La sécurité informatique des équipements urbains "intelligents" est affolante, et les exemples de cette défaillance s'accumulent. Malheureusement, les responsables de ces systèmes sont loin d’en avoir pris conscience.
Dans le jeu vidéo Watch Dogs, le héros, un hacker nommé Aiden, évolue dans un Chicago où toutes les infrastructures sont gérées par un système informatique. D’un simple clic sur son mobile, il lance un virus sur le réseau et fait sauter l’électricité dans toute la ville. Son smartphone "amélioré" lui donne également accès aux feux de circulation, ponts et caméras de contrôle.
Une pure fiction ? En mars 2016, Verizon a détecté une faille de sécurité dans une usine d’eau potable aux États-Unis. Outre l’accès aux données de 2,5 millions de clients, le pirate aurait facilement pu contrôler la pression ou la température de l’eau, modifier les traitements chimiques et même couper entièrement l’approvisionnement. Tout cela à cause d’un système hors d’âge.
En 2014, lors d’un reportage d’Envoyé Spécial on pouvait voir le maire de Nice Christian Estrosi piégé par la journaliste lui montrant comment un hacker avait pu récupérer facilement des données de carte bancaire pour payer son parking ou éteindre les lampadaires grâce à un simple accès Wifi. Le maire venait pourtant d’affirmer qu’il n’avait "pas trouvé la moindre fragilité" dans son formidable dispositif de ville intelligente.
Des maires fiers de leur ville intelligente et trop sûrs d’eux
Et c’est bien là le problème : alors que les villes multiplient les équipements connectés, les failles béantes de sécurité apparaissent au grand jour sans que les acteurs publics n’en n’aient conscience.

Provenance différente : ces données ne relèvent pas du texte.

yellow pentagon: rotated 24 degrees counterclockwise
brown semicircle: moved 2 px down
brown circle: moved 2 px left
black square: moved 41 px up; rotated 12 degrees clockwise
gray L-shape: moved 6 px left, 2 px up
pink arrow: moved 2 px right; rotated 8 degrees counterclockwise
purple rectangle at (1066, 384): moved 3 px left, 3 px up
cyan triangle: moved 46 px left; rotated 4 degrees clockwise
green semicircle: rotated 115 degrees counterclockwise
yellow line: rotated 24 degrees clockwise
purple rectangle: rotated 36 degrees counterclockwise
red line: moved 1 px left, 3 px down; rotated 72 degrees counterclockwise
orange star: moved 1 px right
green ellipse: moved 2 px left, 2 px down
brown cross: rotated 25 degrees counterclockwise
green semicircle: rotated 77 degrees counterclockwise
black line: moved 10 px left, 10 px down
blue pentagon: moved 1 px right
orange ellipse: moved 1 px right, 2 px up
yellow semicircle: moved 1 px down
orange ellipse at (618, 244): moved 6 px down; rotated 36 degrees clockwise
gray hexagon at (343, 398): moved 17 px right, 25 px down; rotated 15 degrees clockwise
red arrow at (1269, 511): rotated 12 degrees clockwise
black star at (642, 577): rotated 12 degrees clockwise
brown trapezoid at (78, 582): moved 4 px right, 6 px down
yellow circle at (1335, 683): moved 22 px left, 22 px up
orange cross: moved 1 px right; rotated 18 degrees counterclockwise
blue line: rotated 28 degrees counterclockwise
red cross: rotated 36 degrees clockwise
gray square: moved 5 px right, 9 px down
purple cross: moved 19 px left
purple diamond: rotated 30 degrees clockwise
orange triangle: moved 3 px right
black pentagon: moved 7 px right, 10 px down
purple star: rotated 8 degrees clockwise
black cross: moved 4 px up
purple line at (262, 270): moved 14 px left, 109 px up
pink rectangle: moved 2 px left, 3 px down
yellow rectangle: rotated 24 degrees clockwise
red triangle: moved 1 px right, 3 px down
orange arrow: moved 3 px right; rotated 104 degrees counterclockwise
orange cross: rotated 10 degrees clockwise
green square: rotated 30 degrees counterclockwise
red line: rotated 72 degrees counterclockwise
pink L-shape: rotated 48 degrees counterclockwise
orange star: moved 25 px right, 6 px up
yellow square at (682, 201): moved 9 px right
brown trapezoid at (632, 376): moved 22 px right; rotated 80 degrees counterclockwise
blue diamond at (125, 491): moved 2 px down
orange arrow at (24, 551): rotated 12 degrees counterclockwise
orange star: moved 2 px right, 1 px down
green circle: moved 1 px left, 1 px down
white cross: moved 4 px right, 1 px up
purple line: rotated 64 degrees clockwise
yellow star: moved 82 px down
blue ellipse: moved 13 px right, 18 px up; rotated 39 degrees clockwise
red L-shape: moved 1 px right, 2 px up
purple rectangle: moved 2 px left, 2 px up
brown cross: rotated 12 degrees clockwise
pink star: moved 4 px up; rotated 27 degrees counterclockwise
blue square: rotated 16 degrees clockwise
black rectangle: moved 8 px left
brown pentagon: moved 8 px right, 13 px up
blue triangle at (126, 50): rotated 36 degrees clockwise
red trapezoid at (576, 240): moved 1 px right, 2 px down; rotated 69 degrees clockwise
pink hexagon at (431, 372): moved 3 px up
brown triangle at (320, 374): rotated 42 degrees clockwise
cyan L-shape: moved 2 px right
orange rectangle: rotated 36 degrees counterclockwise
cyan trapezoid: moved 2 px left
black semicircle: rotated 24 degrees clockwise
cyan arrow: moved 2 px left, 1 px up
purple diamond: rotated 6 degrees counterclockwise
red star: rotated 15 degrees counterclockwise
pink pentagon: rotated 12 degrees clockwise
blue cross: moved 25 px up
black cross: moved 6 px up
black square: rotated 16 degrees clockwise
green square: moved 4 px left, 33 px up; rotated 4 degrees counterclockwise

Lors d’une table ronde organisée dans le cadre du récent colloque de la FNCCR, l’organisme rassemblant les collectivités territoriales spécialisées dans les services publics locaux en réseau, le chef de projet sécurité des systèmes industriels de l’ANSSI Stéphane Meynet, s’est amusé à décrire les petites blagues de leurs équipes d’audit : "Pour sensibiliser les acteurs, on met sur les panneaux d’affichage électronique [comme ceux que l’on voit sur les autoroutes] “L’ANSSI vous souhaite une bonne route ou bonne journée”. Une personne plus malveillante aurait pu mettre : “épidémie de gale, la ville est évacuée”, et provoquer une belle panique".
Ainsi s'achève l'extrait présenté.